1. Preferential seating

2. Addition of visual cues

3. Clear language

4. Making frequent checks for understanding

5. Repetition or rephrasing

6. Multimodality cues and hands-on demonstrations

7. Pre-teaching of new information and new vocabulary

8. Provision of a notetaker

9. Gaining attention prior to speaking

10. Positive reinforcement

11. Reduce background noise

12. FM systems

Monitoring progress of the patient is important since it allows the therapist to measure the appropriateness of the AT program and provides a basis for feedback to the patient and parents [50]. Ideally, three types of monitoring should be employed to measure auditory changes: psychophysical, electrophysiological, and questionnaires. These measures should be obtained before and after hearing training. Several questionnaires are available and can be answered by the patient and/or individuals interacting with him or her, such as parents, teachers, and other professionals.

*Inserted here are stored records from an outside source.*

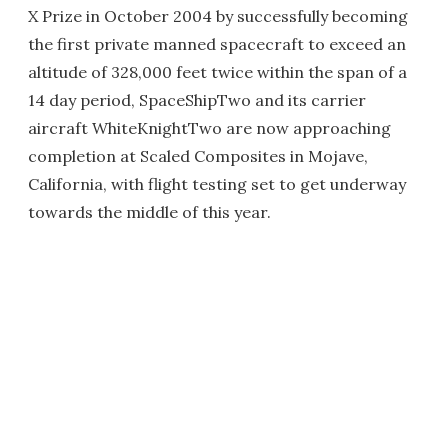
X Prize in October 2004 by successfully becoming
the first private manned spacecraft to exceed an
altitude of 328,000 feet twice within the span of a
14 day period, SpaceShipTwo and its carrier
aircraft WhiteKnightTwo are now approaching
completion at Scaled Composites in Mojave,
California, with flight testing set to get underway
towards the middle of this year.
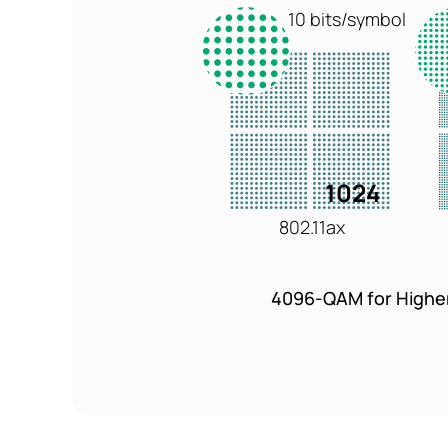
10 bits/symbol
1024
802.11ax
4096-QAM for Highe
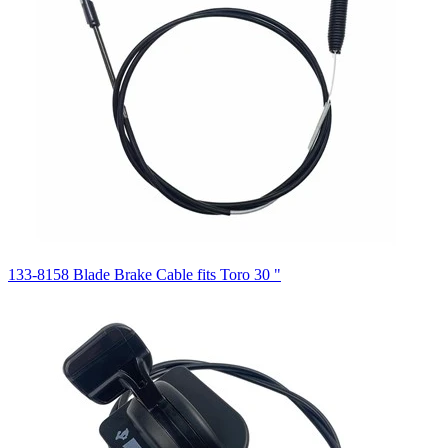
133-8158 Blade Brake Cable fits Toro 30 "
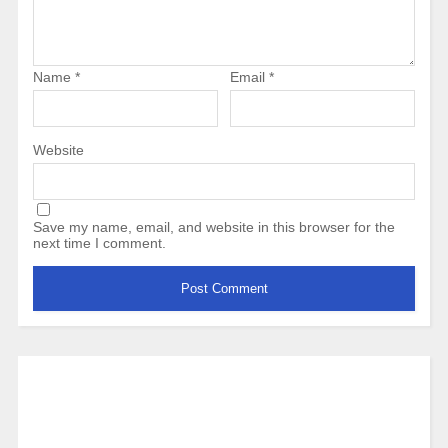
Name
*
Email
*
Website
Save my name, email, and website in this browser for the
next time I comment.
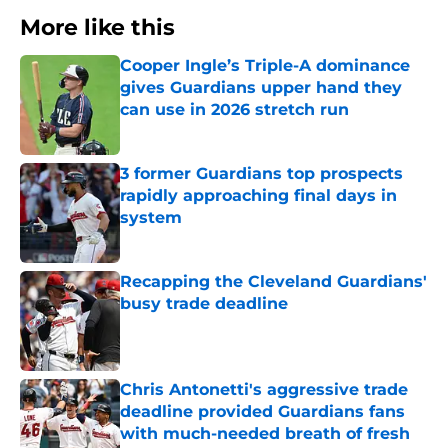
More like this
Cooper Ingle’s Triple-A dominance
gives Guardians upper hand they
can use in 2026 stretch run
Published by on Invalid Date
3 former Guardians top prospects
rapidly approaching final days in
system
Published by on Invalid Date
Recapping the Cleveland Guardians'
busy trade deadline
Published by on Invalid Date
Chris Antonetti's aggressive trade
deadline provided Guardians fans
with much-needed breath of fresh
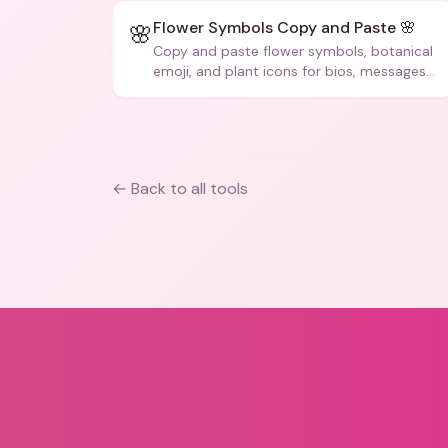
Flower Symbols Copy and Paste 🌸
🌸
Copy and paste flower symbols, botanical
emoji, and plant icons for bios, messages,
and art.
← Back to all tools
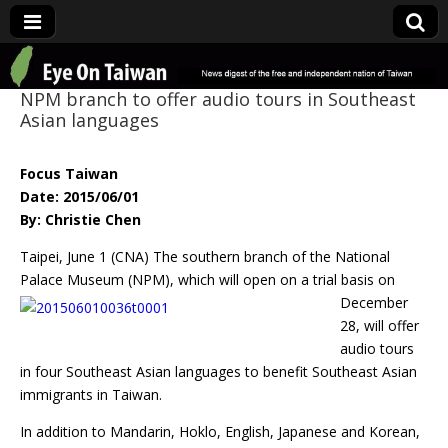
Eye On Taiwan
NPM branch to offer audio tours in Southeast
Asian languages
Focus Taiwan
Date: 2015/06/01
By: Christie Chen
Taipei, June 1 (CNA) The southern branch of the National
Palace Museum (NPM),
which will open on a trial basis on
December
28, will offer
audio tours
in four Southeast Asian languages to benefit Southeast Asian
immigrants in Taiwan.
In addition to Mandarin, Hoklo, English, Japanese and Korean,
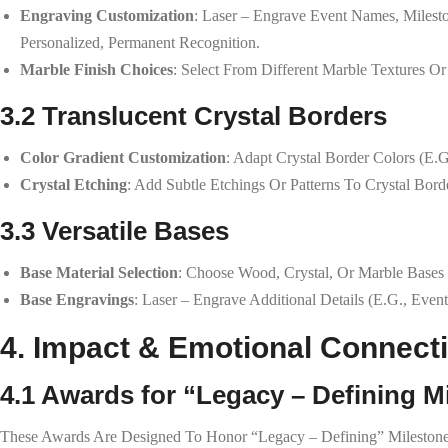
Engraving Customization
: Laser – Engrave Event Names, Milest
Personalized, Permanent Recognition.
Marble Finish Choices
: Select From Different Marble Textures Or
3.2 Translucent Crystal Borders
Color Gradient Customization
: Adapt Crystal Border Colors (e.
Crystal Etching
: Add Subtle Etchings Or Patterns To Crystal Bord
3.3 Versatile Bases
Base Material Selection
: Choose Wood, Crystal, Or Marble Bases
Base Engravings
: Laser – Engrave Additional Details (e.g., Even
4. Impact & Emotional Connect
4.1 Awards for “Legacy – Defining M
These Awards Are Designed To Honor “legacy – Defining” Milestones—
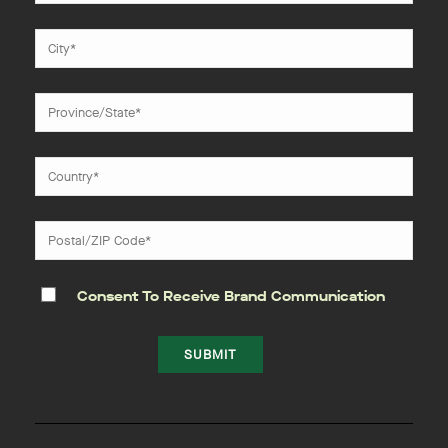
Consent To Receive Brand Communication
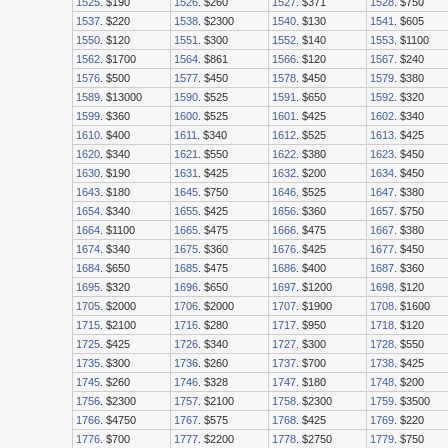
1525
. $190
1526
. $260
1527
. $371
1528
. $750
1537
. $220
1538
. $2300
1540
. $130
1541
. $605
1550
. $120
1551
. $300
1552
. $140
1553
. $1100
1562
. $1700
1564
. $861
1566
. $120
1567
. $240
1576
. $500
1577
. $450
1578
. $450
1579
. $380
1589
. $13000
1590
. $525
1591
. $650
1592
. $320
1599
. $360
1600
. $525
1601
. $425
1602
. $340
1610
. $400
1611
. $340
1612
. $525
1613
. $425
1620
. $340
1621
. $550
1622
. $380
1623
. $450
1630
. $190
1631
. $425
1632
. $200
1634
. $450
1643
. $180
1645
. $750
1646
. $525
1647
. $380
1654
. $340
1655
. $425
1656
. $360
1657
. $750
1664
. $1100
1665
. $475
1666
. $475
1667
. $380
1674
. $340
1675
. $360
1676
. $425
1677
. $450
1684
. $650
1685
. $475
1686
. $400
1687
. $360
1695
. $320
1696
. $650
1697
. $1200
1698
. $120
1705
. $2000
1706
. $2000
1707
. $1900
1708
. $1600
1715
. $2100
1716
. $280
1717
. $950
1718
. $120
1725
. $425
1726
. $340
1727
. $300
1728
. $550
1735
. $300
1736
. $260
1737
. $700
1738
. $425
1745
. $260
1746
. $328
1747
. $180
1748
. $200
1756
. $2300
1757
. $2100
1758
. $2300
1759
. $3500
1766
. $4750
1767
. $575
1768
. $425
1769
. $220
1776
. $700
1777
. $2200
1778
. $2750
1779
. $750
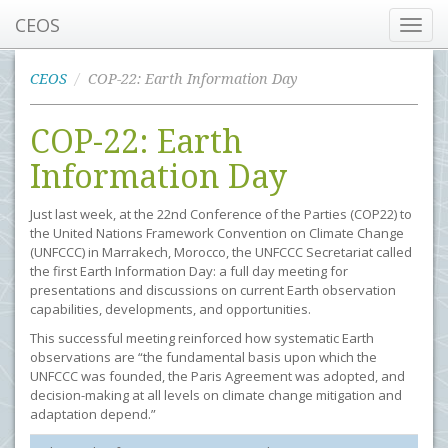
CEOS
Toggl
navig
CEOS
COP-22: Earth Information Day
COP-22: Earth
Information Day
Just last week, at the 22nd Conference of the Parties (COP22) to
the United Nations Framework Convention on Climate Change
(UNFCCC) in Marrakech, Morocco, the UNFCCC Secretariat called
the first Earth Information Day: a full day meeting for
presentations and discussions on current Earth observation
capabilities, developments, and opportunities.
This successful meeting reinforced how systematic Earth
observations are “the fundamental basis upon which the
UNFCCC was founded, the Paris Agreement was adopted, and
decision-making at all levels on climate change mitigation and
adaptation depend.”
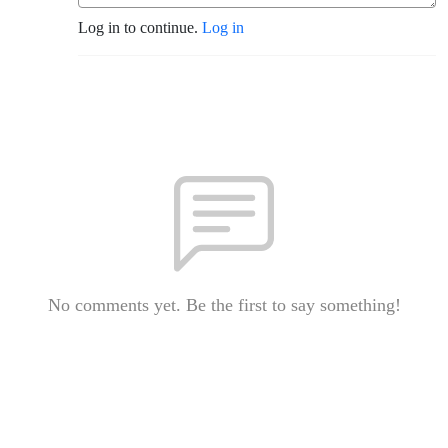
Log in to continue.
Log in
No comments yet. Be the first to say something!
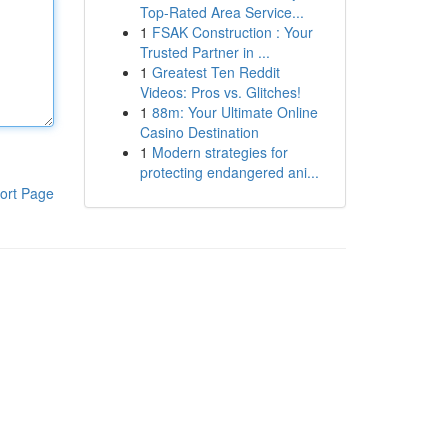
Top-Rated Area Service...
1
FSAK Construction : Your
Trusted Partner in ...
1
Greatest Ten Reddit
Videos: Pros vs. Glitches!
1
88m: Your Ultimate Online
Casino Destination
1
Modern strategies for
protecting endangered ani...
ort Page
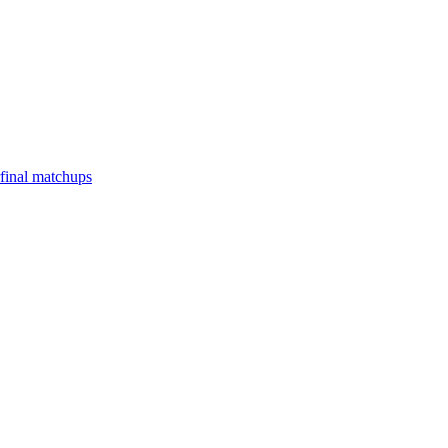
final matchups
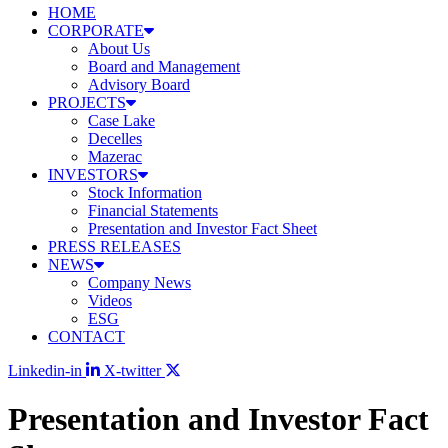
HOME
CORPORATE
About Us
Board and Management
Advisory Board
PROJECTS
Case Lake
Decelles
Mazerac
INVESTORS
Stock Information
Financial Statements
Presentation and Investor Fact Sheet
PRESS RELEASES
NEWS
Company News
Videos
ESG
CONTACT
Linkedin-in
X-twitter
Presentation and Investor Fact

Several questionnaires are described in the literature, such as the Children’s Auditory Performance Scale (CHAPS) [55, 56], Screening Instrument for Targeting Educational Risk (SIFTER) [56, 57], Children’s Home Inventory of Listening Difficulties (CHILD) [58], and the Scale of Auditory Behaviors (SAB) [58].

A large number of studies provide definitive evidence for the plasticity of the auditory system evidenced by behavioral changes in both animals [59, 60, 61] and in humans [62, 63, 64, 65, 66, 67, 68]. A recent study by Donadon et al. [69], whose objective was to investigate auditory training in children and adolescents suffering from otitis media with a documented history of bilateral ventilation tube insertion, highlighted some aspects of auditory neuroplasticity. According to the data from the study, the participants were randomly divided into two groups: (i) auditory training and (ii) visual training. In the behavioral tests during the pre-intervention evaluation, no statistical differences were detected. However, after the auditory training program, there was an improvement in the subjects’ performance for auditory abilities. In addition, comparing the two types of intervention (visual vs. auditory), the behavioral tests revealed better responses to the post-intervention auditory training. The results, assessed through behavioral tests on subjects with a history of bilateral otitis media, suggest that auditory training provided beneficial gains for all auditory abilities.